Moreno nudged Granvier. “You go. I’ll bat cleanup.”
When Granvier passed, April lay a hand upon his arm. He smiled, patted her hand, disappeared into the warm orange glow.
April cinched her robe more tightly. “I want to go to the hous
e before I change back into my clothes. My feet got grubby really fast.”
He said okay, but Moreno caught his arm before he stepped out of reach.
“Spare a minute?” Moreno asked.
He nodded, squeezed April’s hand. “I’ll catch up.”
She squeezed back, and turned for the house. Bare feet skiffing through thick grass as she weaved between the trees, dark hair lost in shadows, the robe a pale drift moving steadily away, until she reappeared whole in the glare of the outside lights.
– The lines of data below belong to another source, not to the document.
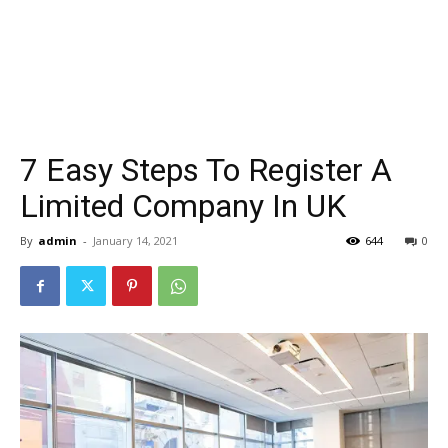
7 Easy Steps To Register A
Limited Company In UK
By
admin
-
January 14, 2021
644
0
“Telling somebody you know how they feel, those are the easiest words in the world.” Moreno cleared his throat and leaned back against the wall. “I, uh, I caught that look on your face in the kitchen, when you were thinking about Leonard. But take it for what it’s worth: I know how you feel. Sometimes the wrong people die. Sometimes it’s not your fault, sometimes it’s nobody’s fault. It’s just the way things happen.”
Justin nodded. Maybe it did mean more coming from a man like Ruben Moreno than it would from one who had never risked. Because he would know, wouldn’t he?
“They call it survivor’s guilt,” Moreno went on. “They tell you it’s normal, but they never tell you why it’s so bad.”
“Figure it out for yourself?”
“Yeah.” Moreno heaved a quiet sigh to the heavens. “Because you didn’t have that one minute more to say you were sorry.”
“You think it would make that much difference?”
Moreno shrugged. “You think it would hurt?”
Justin shook his head.
“Whatever you need in its place, use it.” Moreno looked him square on. “Just remember one thing, if you were telling me the truth this weekend: You didn’t drag Leonard into this. He called you. Don’t forget that.”
“It was the truth.”
“Then the truth should set you free.” One corner of Moreno’s mouth hooked into a twisted smile. “Been through some real shit, haven’t you? Already, I mean. Before any of this.”
He nodded.
“Thought so.” Moreno regarded him with a new light in his eyes. “You’ve got a classified file, I saw when I went to Langley. Little over a year old. You got any idea how curious I was when I saw that?”